The Organization of the Petroleum Exporting Countries agreed on Wednesday its first oil output reduction since 2008 after de-facto leader Saudi Arabia accepted "a big hit" and dropped a demand that arch-rival Iran also slash output.
The deal also included the group's first coordinated action with non-OPEC member Russia in 15 years. On Thursday, Azerbaijan said it was also willing to engage in talks on cuts.
"OPEC, it seems, has gone for the most bullish option," said Tamas Varga, analyst at London brokerage PVM Oil Associates.
"OPEC has done its best to stabilise the market in the $50-$60 price range, but if they fail to deliver in the coming months, make no mistake, oil prices will fall well below the $40 mark again."
Benchmark Brent crude for February rose $1.64 a barrel to a high of $53.48 and traded around $53.30, up $1.46 by 1435 GMT. On Wednesday, the expired January Brent contract ended up $4.09 or 8.8 percent at $50.47.
U.S. light crude oil was up $1.30 a barrel at $50.74.
The OPEC deal triggered frenzied trading, with Brent futures trading volumes for February and March, when the supply cut will start to be visible in the market, hitting record volumes.
The March 2017 Brent futures contract traded a record 783,000 lots of 1,000 barrels each on Wednesday, worth $39 billion and beating a previous record of just over 600,000 reached in September.
Despite the agreed deal, doubts were widespread.
"Scepticism remains on individual countries' follow-through, which is keeping prices below year-to-date highs (of $53.73 per barrel in October) for now," Morgan Stanley analysts said.

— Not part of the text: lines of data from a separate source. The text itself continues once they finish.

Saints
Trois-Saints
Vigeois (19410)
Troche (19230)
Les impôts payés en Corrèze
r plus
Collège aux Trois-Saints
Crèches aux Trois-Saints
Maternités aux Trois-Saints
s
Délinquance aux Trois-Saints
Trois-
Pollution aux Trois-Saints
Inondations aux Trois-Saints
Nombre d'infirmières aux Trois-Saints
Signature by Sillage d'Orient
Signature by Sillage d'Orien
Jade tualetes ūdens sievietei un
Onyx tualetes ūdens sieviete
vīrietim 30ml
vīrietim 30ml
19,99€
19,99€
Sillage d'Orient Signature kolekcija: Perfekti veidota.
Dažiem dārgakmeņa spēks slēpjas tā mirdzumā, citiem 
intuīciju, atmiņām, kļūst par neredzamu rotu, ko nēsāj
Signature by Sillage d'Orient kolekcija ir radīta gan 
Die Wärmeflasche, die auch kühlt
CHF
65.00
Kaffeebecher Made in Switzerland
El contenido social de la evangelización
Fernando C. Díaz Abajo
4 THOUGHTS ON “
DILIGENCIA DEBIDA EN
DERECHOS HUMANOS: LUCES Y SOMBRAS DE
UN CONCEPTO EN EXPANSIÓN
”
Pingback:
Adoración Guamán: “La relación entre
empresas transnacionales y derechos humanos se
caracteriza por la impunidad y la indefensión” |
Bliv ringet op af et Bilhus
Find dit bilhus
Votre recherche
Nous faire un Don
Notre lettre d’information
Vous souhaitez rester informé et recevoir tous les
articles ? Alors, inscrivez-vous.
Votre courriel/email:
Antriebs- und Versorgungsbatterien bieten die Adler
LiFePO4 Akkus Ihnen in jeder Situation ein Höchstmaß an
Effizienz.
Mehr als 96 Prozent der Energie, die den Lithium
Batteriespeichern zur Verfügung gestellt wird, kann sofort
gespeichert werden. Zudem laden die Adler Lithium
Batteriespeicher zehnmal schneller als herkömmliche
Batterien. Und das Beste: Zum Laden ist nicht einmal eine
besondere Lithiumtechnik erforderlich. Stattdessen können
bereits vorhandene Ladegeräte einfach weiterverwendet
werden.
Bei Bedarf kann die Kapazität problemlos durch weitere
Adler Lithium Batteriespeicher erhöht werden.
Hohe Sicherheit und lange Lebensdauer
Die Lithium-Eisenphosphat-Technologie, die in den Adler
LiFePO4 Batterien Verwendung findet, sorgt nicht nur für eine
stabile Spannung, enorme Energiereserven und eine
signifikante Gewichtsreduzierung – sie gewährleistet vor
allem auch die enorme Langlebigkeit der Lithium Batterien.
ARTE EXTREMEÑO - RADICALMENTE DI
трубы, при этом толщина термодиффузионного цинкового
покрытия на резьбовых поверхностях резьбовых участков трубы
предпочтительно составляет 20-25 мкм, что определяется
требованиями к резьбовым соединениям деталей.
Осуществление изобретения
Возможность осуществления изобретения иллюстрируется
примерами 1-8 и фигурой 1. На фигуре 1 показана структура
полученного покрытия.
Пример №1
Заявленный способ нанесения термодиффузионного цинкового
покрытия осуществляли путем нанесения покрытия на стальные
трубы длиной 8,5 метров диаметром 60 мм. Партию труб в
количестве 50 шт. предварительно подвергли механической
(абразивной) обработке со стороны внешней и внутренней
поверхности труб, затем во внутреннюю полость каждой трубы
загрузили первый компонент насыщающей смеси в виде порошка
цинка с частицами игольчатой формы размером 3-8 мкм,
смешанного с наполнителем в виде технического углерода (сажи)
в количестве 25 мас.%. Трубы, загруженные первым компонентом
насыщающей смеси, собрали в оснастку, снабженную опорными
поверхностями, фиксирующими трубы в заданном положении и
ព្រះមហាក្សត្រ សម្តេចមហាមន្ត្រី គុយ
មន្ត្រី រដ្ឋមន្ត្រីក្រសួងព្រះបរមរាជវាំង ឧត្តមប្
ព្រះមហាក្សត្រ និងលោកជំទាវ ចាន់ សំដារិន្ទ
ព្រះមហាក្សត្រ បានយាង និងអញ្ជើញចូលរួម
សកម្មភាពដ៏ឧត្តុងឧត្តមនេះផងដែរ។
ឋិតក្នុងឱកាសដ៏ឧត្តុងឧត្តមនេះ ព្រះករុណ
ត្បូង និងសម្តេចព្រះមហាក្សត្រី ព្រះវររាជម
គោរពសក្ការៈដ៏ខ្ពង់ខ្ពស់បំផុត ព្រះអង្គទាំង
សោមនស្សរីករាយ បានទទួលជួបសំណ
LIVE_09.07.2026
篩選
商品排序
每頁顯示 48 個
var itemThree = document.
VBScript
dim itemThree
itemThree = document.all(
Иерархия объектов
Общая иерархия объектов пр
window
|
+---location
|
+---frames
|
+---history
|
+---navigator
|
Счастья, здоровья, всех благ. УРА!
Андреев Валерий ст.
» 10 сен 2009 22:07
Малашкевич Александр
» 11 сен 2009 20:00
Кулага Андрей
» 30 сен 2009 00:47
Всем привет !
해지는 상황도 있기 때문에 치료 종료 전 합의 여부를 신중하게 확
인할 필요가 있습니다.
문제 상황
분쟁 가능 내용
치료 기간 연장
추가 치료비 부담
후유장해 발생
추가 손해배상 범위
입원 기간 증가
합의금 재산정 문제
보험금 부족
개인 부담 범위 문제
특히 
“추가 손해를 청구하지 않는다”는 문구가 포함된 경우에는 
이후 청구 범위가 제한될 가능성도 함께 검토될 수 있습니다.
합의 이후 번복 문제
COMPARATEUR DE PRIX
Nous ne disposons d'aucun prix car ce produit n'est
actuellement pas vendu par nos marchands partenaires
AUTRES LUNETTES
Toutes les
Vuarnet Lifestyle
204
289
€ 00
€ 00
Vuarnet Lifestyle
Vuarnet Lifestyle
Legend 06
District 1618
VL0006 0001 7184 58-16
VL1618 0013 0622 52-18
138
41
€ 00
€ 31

Oil prices are still only at September-October levels - when plans for a cut were first announced - and crude prices are less than half mid-2014 levels, when the oil price began to collapse.
OPEC produces a third of global oil, or around 33.6 million bpd, and the deal aims to reduce output by 1.2 million bpd from January 2017, similar to January 2016 levels.
Analysts said the cuts could leave the field open for other producers, especially U.S. shale drillers.
"We do not believe that oil prices can sustainably remain above $55 per barrel, with global production responding first and foremost in the U.S.," Goldman Sachs said.